** PROVIDED ENTRIES follows **

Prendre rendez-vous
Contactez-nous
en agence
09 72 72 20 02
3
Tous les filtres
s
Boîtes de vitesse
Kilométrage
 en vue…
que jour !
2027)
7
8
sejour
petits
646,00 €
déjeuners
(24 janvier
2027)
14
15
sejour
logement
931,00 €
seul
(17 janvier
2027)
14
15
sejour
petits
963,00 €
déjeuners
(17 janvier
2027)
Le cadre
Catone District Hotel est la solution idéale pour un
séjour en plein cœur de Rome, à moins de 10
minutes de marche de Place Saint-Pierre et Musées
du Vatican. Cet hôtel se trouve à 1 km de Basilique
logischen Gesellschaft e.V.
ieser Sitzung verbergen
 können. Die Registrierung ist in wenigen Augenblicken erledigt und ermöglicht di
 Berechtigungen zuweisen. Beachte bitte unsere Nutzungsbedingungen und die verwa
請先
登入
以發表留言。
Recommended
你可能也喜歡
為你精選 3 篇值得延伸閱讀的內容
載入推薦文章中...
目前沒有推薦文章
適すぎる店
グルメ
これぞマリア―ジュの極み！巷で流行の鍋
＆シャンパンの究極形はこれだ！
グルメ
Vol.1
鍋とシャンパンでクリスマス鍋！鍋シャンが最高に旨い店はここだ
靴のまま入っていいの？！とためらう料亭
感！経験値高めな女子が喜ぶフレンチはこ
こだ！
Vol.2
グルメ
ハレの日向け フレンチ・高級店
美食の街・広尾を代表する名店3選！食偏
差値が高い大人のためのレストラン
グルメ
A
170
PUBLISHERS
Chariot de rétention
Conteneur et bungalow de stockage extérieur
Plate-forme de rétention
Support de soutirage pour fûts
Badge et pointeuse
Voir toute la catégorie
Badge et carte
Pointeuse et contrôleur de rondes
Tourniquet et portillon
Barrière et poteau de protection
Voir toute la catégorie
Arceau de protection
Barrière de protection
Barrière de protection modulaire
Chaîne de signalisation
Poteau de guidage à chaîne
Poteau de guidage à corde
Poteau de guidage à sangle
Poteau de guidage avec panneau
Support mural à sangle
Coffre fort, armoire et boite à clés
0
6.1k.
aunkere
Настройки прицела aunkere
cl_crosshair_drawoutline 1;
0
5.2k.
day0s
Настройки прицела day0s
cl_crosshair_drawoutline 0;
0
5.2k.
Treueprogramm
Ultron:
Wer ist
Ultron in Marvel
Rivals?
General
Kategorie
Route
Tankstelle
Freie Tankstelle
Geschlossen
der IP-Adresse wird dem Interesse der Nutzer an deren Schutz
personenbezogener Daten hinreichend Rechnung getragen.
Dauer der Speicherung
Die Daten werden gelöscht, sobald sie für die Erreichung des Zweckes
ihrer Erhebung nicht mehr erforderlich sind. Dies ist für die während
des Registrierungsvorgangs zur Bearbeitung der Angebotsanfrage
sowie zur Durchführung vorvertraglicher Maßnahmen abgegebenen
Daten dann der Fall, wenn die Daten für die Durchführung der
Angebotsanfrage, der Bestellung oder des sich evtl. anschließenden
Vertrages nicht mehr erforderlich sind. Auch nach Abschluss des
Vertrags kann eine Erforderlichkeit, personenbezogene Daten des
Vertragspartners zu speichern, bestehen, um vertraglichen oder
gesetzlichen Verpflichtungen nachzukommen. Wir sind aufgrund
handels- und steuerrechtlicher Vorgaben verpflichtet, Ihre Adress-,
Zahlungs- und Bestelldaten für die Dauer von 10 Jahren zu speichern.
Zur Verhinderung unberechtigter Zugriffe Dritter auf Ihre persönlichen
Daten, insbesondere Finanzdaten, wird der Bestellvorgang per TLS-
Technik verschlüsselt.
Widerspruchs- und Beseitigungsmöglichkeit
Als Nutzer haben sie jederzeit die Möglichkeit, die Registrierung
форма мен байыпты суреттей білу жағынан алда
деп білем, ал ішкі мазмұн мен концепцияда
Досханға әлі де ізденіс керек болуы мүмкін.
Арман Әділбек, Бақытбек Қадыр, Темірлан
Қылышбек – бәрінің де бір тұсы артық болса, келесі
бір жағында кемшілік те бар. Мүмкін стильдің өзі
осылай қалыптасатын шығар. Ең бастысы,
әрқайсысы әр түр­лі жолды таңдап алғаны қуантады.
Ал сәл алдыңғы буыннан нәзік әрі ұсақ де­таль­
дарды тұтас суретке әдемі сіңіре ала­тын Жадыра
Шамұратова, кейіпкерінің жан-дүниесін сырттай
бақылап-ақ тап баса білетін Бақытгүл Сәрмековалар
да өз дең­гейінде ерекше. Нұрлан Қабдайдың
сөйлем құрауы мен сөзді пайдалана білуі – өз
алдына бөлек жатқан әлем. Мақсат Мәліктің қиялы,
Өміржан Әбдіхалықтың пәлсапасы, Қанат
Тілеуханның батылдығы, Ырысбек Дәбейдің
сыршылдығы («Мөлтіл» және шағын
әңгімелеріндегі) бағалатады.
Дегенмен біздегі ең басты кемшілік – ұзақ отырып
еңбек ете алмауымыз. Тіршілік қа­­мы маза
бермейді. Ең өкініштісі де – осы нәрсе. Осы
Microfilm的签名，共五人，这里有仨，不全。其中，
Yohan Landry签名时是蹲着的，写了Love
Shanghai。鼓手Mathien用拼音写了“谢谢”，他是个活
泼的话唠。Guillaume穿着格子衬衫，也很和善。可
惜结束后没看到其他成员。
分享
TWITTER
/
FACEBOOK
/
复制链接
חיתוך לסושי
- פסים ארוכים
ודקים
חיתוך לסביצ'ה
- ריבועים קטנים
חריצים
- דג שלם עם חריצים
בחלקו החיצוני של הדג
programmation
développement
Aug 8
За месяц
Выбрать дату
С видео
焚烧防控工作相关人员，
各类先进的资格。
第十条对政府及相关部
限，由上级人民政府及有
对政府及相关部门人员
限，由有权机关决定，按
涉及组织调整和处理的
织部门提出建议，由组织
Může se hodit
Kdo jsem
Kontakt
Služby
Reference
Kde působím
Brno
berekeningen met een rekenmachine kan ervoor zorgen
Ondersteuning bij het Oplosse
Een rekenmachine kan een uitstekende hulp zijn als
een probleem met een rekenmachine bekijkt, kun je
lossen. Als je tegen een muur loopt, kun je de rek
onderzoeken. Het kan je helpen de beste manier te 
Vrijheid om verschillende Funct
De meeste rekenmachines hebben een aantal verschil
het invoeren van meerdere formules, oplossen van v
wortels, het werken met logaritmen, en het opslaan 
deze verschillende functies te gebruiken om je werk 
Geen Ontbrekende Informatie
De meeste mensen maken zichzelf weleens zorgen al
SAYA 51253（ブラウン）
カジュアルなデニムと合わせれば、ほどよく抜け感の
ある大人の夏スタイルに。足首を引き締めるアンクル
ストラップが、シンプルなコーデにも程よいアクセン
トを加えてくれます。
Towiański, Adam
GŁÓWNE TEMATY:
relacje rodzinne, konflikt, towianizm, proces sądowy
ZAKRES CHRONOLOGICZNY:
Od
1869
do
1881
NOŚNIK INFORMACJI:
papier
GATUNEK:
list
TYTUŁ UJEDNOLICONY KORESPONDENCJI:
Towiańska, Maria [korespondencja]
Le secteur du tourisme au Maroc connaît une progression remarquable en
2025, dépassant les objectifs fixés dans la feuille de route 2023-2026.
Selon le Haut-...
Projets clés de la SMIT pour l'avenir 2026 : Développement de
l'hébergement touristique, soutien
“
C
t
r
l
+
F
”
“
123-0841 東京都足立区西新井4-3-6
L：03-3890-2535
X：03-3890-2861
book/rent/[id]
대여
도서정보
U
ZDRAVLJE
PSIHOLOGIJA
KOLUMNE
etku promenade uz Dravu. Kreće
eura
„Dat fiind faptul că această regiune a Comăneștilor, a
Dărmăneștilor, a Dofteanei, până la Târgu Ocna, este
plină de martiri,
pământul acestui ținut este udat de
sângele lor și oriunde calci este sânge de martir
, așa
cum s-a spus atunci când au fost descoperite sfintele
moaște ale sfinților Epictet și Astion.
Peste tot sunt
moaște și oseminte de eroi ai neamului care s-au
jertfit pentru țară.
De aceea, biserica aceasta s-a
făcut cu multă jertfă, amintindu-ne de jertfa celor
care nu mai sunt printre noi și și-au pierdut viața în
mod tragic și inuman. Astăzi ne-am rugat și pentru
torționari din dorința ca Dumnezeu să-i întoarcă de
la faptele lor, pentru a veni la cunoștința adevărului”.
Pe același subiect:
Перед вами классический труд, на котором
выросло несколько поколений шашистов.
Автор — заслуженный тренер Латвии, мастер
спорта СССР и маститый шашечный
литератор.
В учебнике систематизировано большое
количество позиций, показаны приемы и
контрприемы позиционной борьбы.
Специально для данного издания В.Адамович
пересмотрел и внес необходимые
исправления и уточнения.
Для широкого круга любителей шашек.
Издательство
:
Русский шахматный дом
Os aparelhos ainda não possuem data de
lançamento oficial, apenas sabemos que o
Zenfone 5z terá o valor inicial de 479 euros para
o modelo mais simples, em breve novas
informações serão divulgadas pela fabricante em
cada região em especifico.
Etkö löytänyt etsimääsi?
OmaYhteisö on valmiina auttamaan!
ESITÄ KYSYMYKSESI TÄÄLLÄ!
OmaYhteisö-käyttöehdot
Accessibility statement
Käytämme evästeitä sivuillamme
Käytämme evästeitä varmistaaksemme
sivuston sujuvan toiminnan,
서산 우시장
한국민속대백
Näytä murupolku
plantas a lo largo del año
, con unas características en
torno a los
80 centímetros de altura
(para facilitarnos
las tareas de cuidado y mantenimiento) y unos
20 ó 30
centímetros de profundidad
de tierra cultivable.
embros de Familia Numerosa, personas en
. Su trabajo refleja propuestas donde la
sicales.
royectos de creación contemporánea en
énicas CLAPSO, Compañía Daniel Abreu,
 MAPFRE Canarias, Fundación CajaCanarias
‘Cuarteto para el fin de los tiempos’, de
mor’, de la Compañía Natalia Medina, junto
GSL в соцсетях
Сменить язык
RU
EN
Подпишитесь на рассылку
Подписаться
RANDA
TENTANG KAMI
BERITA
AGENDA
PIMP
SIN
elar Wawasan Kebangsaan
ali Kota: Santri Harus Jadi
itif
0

** End of PROVIDED ENTRIES **

• YOUR INSTRUCTIONS: All lines above from the one with "Angebotsanfrage, der Bestellung" to the one with "Vertragspartners zu speichern, bestehen, um", inclusive, should be copied exactly, and no other lines.

• WRITTEN ANSWER:
Angebotsanfrage, der Bestellung oder des sich evtl. anschließenden
Vertrages nicht mehr erforderlich sind. Auch nach Abschluss des
Vertrags kann eine Erforderlichkeit, personenbezogene Daten des
Vertragspartners zu speichern, bestehen, um vertraglichen oder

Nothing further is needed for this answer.